Der steinige Weg von Baan IVc nach Baan ERP

Auf der CeBIT ''98 hatte Baan seine Produktfamilie "Baan Series" angekündigt. Damit sollte deutlich gemacht werden, daß das Unternehmen nicht mehr länger "nur" Anbieter von Enterprise-Resource-Planning-(ERP-)Software ist, die bis dato mit dem Produkt "Baan IVc" geliefert wurde. Unter anderem gehören nun Bausteine für Vertrieb, Marketing und Service (Front-Office) für das Supply-Chain-Management und Data-Warehousing zur Series-Familie.

Das bisherige ERP-Paket Baan IVc mutiert unter Series zu "Baan ERP", das seit der CeBIT ''99 verfügbar ist. Enthalten sind darin weiterhin die wesentlichen Bestandteile Finanzen, Logisitik und Produktion. Doch scheint ein Upgrade von IVc auf das Baan ERP nicht ohne weiteres möglich zu sein: 85 Prozent der Anwendungen seien neu geschrieben, und das Datenmodell sei drastisch verändert worden, teilt Baan mit. Neu ist zudem eine komponentenbasierte Architektur, die sowohl die Standards DCOM und Corba unterstützt. Die Anwendungen sind aus Modulen und diese wiederum aus Einzelkomponenten aufgebaut, so daß ein Upgrade einzelner Bausteine auf Komponentenebene (Beispiel: Preisfindung) möglich sein soll, ohne daß "angrenzende" Programme ebenfalls aktualisiert werden müssen.
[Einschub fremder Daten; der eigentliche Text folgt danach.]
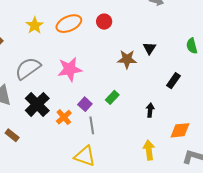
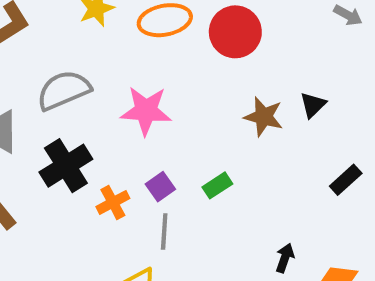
red circle: (104, 22) -> (235, 32), size x1.6
black arrow: (150, 110) -> (285, 258), moved

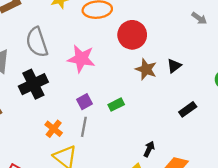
red circle: (235, 32) -> (132, 35), moved
gray semicircle: (64, 90) -> (37, 42), turned -92
orange cross: (113, 202) -> (54, 129), moved, turned -30

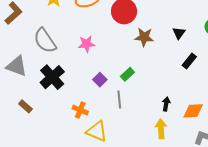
pink star: (81, 59) -> (87, 44), size x0.7
black triangle: (174, 66) -> (179, 33), moved
gray line: (84, 127) -> (119, 99), moved

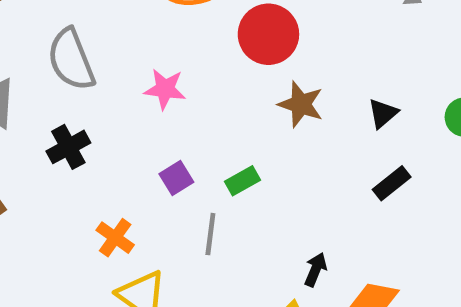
black cross: (52, 77) -> (68, 147), size x0.7

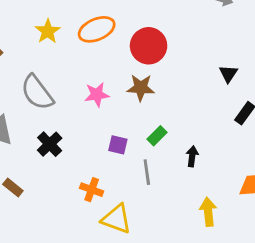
brown star: (301, 104) -> (141, 88), moved
purple square: (176, 178) -> (118, 145), turned -30
black arrow: (316, 270) -> (192, 156), moved

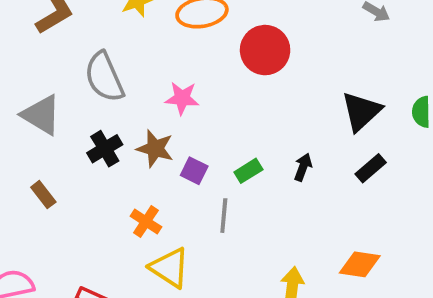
black triangle: (228, 74) -> (361, 111), size x1.6
brown star: (141, 88) -> (155, 149), moved
black arrow: (192, 156) -> (303, 167), moved

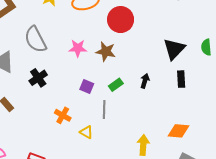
brown star: (155, 149) -> (106, 51), moved
black rectangle: (371, 168) -> (181, 79), turned -49
yellow triangle: (170, 268) -> (86, 132), moved, size x0.6

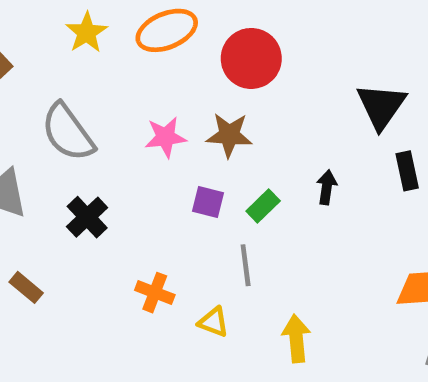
purple square: (87, 87) -> (208, 202), moved
yellow arrow: (143, 145) -> (296, 338), moved

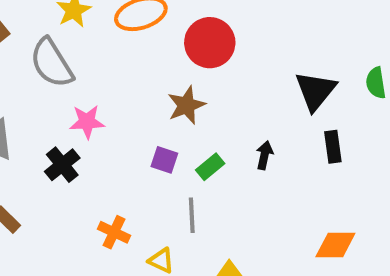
gray semicircle: (68, 132) -> (52, 63), moved
brown star: (229, 135) -> (186, 105), turned -30
pink star: (166, 137) -> (87, 122), moved

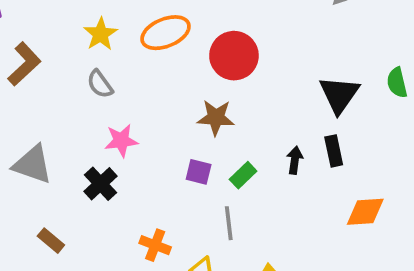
gray semicircle: (52, 63) -> (100, 84), moved, size x0.6
brown star: (186, 105) -> (216, 118), turned 30
black rectangle: (333, 147) -> (334, 151), moved
orange diamond: (335, 245) -> (365, 212), moved

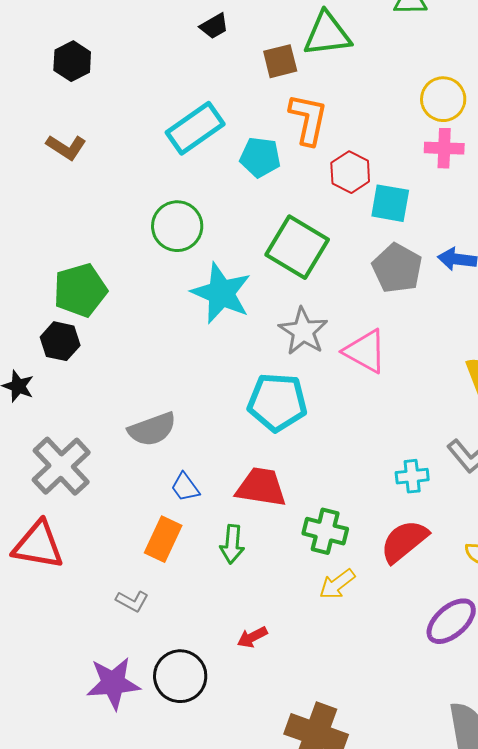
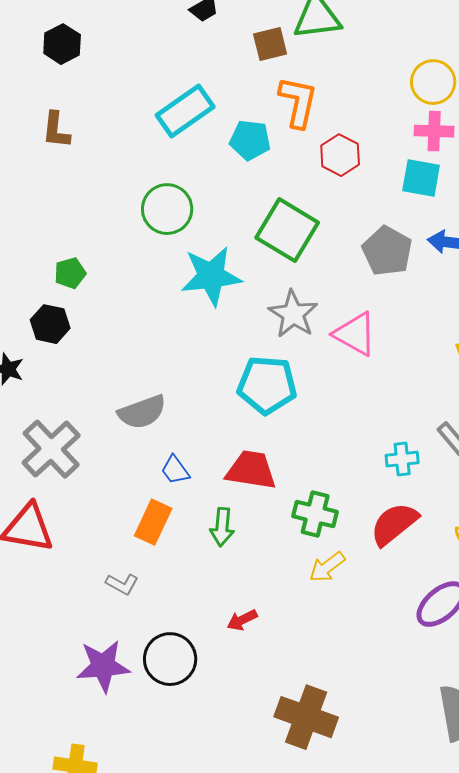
brown L-shape: (66, 147) -> (56, 130), turned 63
cyan square: (390, 203) -> (421, 178), moved
green pentagon: (80, 290) -> (70, 273), size x0.6
cyan star: (221, 293) -> (211, 276), turned -30

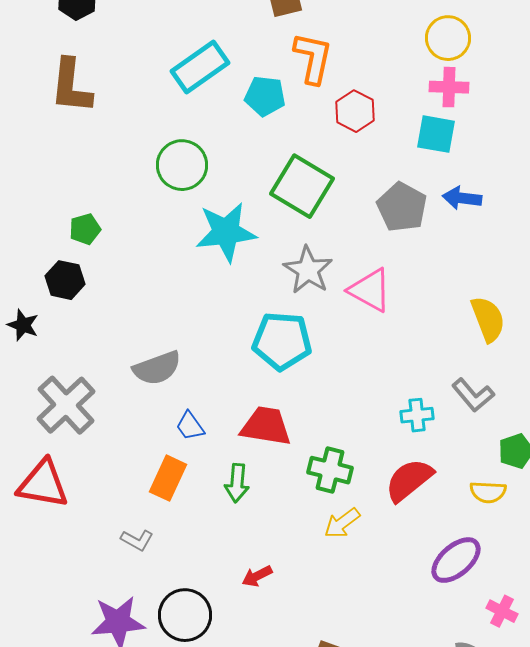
brown L-shape: (56, 130) -> (71, 86), size x1.5

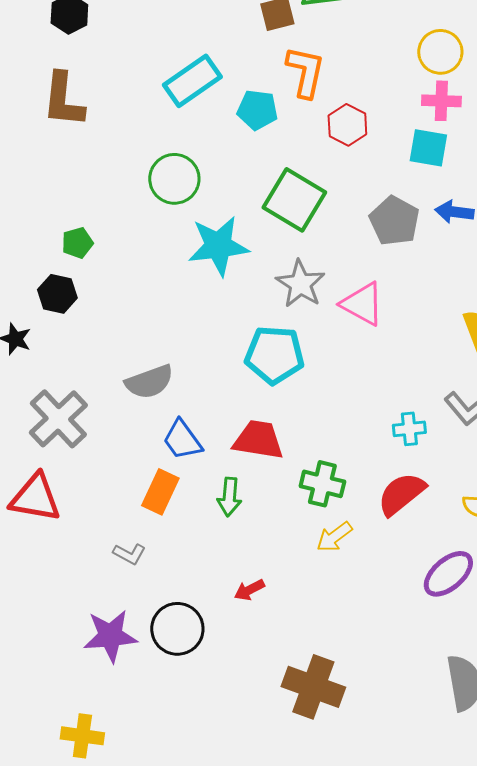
blue trapezoid: (190, 426) -> (182, 440), size x1.4

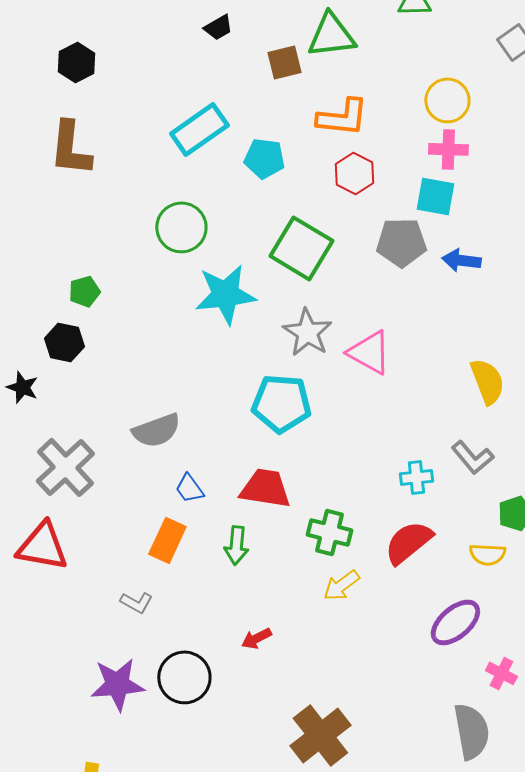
orange L-shape: (305, 72) -> (342, 117), moved, turned 84
gray pentagon: (394, 221) -> (401, 242), moved, turned -30
blue trapezoid: (182, 440) -> (189, 488), size x0.7
brown cross: (313, 687) -> (320, 735), turned 32

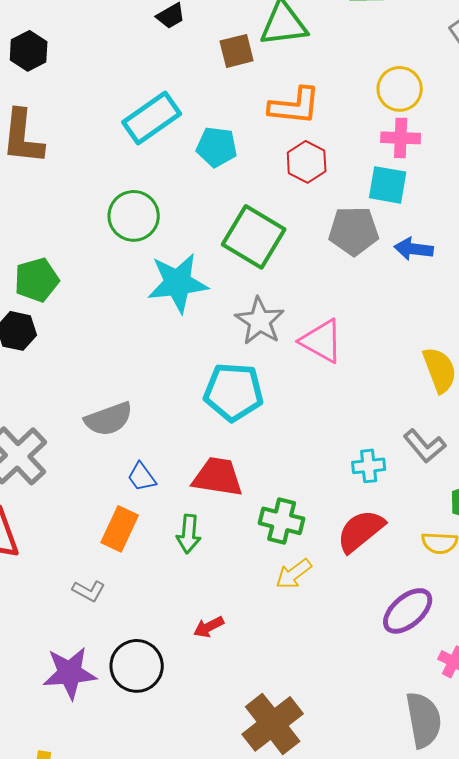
green pentagon: (84, 291) -> (37, 280), size x1.4

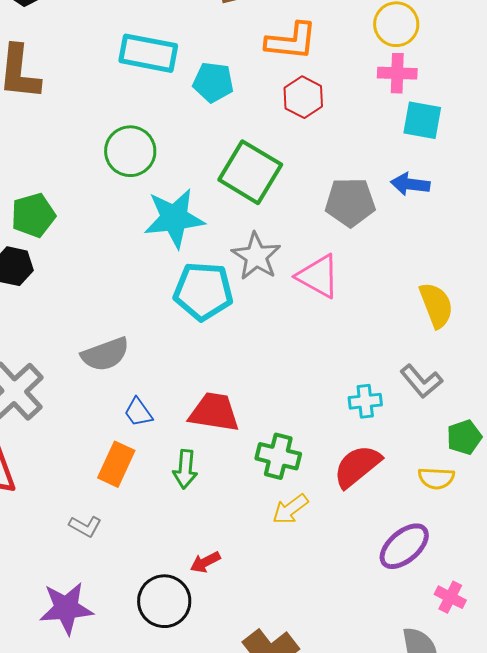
cyan rectangle: (152, 118) -> (148, 53), turned 46
cyan square: (388, 185) -> (422, 120), moved
gray pentagon: (354, 231) -> (350, 202), moved
cyan pentagon: (234, 392) -> (203, 291), moved
black circle: (137, 666) -> (164, 601), moved

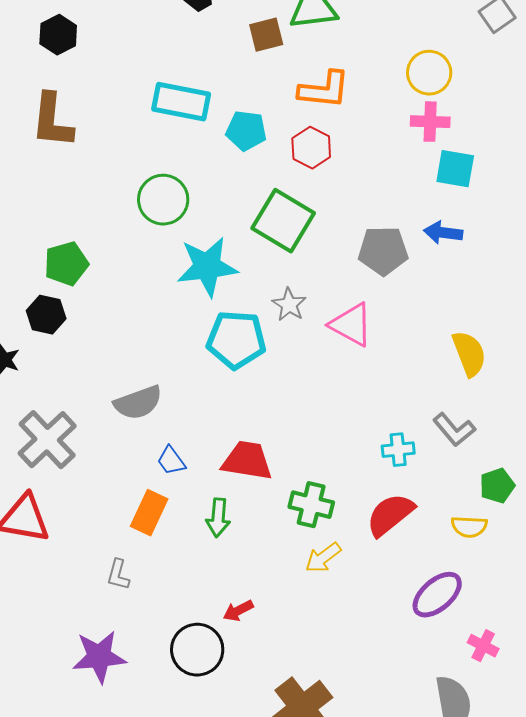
red hexagon: (303, 97) -> (311, 148), moved
gray star: (256, 256) -> (289, 305), size x0.7
gray L-shape: (85, 526) -> (118, 575), turned 76

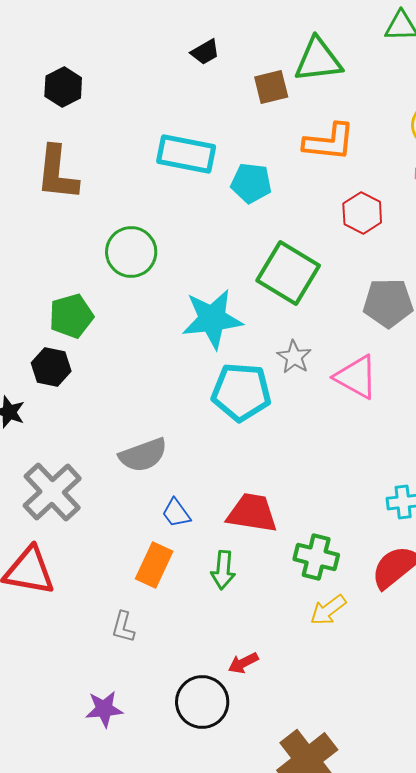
red hexagon: (311, 148) -> (362, 213), moved
green circle: (163, 200) -> (131, 252), moved
purple star: (99, 657) -> (104, 709), size x0.7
So weit, so schön: Aber für die Anwender stellt sich nun die Frage, wie kommt man von der "alten" in die "neue" Welt? Zumal ein großer Teil der Kunden auf dem Baan-Vorgängerprodukt Triton verharrt und noch nicht einmal den Schritt in Richtung IVc gegangen ist. Das "alte" Baan-Management jedenfalls hatte vollmundig "Migrations-Tools" versprochen. Die sollen auch weiterhin geliefert werden. Doch wie steht es mit den Kosten? Preise von 150000 Dollar für die Tools in den USA, von denen ein beim Anwendertreffen anwesender Baan-Kunde gehört haben will, wurden vom Baan-Deutschland-Management als Unfug abgetan. Die Anwender fordern nun eine klare Roadmap für die Produktlinie IVc: Wann läuft der Support aus (Baan garantiert fünf Jahre), was wird noch hinzuentwickelt etc.? Überdies muß ein Migrationskonzept in die "neue" Welt vorliegen, dessen Kosten nicht der Anwender tragen darf, so die Forderungen.